Our research also confirmed known user habits of password creation. The research of a small university staff and students showed that only 30% of users use special characters, while uppercase letters tend to be placed at the beginning, and numbers are placed at the end of a password [36], which is a pattern we called ULS+. In our research, only 2.58% of recovered passwords had a special symbol. It is possible that many more of the 8% of passwords that we failed to crack have these characters, but this will not change the statistics substantially. However, we only found 12.21% of our investigated passwords to use the ULS+ pattern. On the other hand, we noticed the propensity of Lithuanian users to limit their alphabet to English letters, disregarding the opportunity to strengthen their passwords with specific Lithuanian characters. Table 1 lists two similar dictionaries: Lithuanian words and the Latin version of the same dictionary where diacritic marks were dropped from all letters. The results show that the first dictionary with correctly spelled words has a smaller number of passwords in it. Only 12 passwords having the Lithuanian letters with diacritics (ą, č, ž, and similar) were recovered in total, and none of them were from these two dictionaries. The use of ASCII-only symbols is a historical artefact of how information technology was developed. Early keyboards and operating systems had only English letters, and the post hoc implementation of various other character sets led to many complications in standardisation. In turn, this taught users to fall back to the simplified alphabet to avoid encoding errors in sensitive areas such as password creation. The same is true for other nationalities; e.g., an exceptionally small number of Rockyou words have specific Spanish letters.

Limitations and Strengths

The analysed data sample represents an active and technologically advanced part of the Lithuanian population. Thus, the findings related to cyber hygiene may overestimate the general population’s behaviour. There were twice as many males in this study as females, which could cause skewed results, although the statistical analysis takes the differences into account, and every age group of up to 55 years old has at least 100 women. In addition, we cracked only 92% of all leaked hashes. The remaining passwords are stronger and therefore could influence our findings. However, the main conclusions are unlikely to change, because a larger fraction of males (8.51%) have unrecovered passwords compared to females (5.17%), which is consistent with the main findings. Even though the effect sizes in the statistical analysis are considered small, the number of cases can lead to strong generalisations of the findings and might better reflect the differences between genders regarding password complexity.

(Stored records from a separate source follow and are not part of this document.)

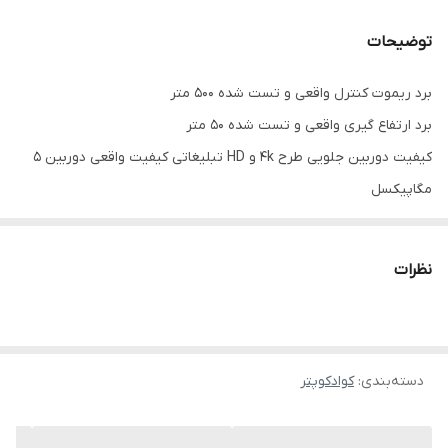
توضیحات
برد ریموت کنترل واقعی و تست شده ۵۰۰ متر
برد ارتفاع گیری واقعی و تست شده ۵۰ متر
کیفیت دوربین جلویی طرح 4k و HD تبلیغاتی کیفیت واقعی دوربین ۵
مگاپیکسل
دارای جی پی اس که تست شده و کار نمی کند بعضی مواقع
بقیه توضیحات وارد شده در سایت های دیگر برای این مدل الکی و
نظرات
تبلیغاتی برای فروش بیشتر می‌باشد ‌.
دسته‌بندی
:
کوادکوپتر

5. Conclusions and Future Work

Based on the analysis of over 100,000 passwords recovered from a high-quality leaked database, we determined that persons above 45 years old have the weakest passwords, and the strength decreases with age. One reason may be the lack of exposure to IT during their youth, although the exact reasons are left for further research. Although the effect size was small, females had significantly weaker passwords than males for all age groups. In general, the users’ password hygiene could be considered very weak. Passwords of around 40% of users were found in previously leaked databases, including the old Rockyou dictionary.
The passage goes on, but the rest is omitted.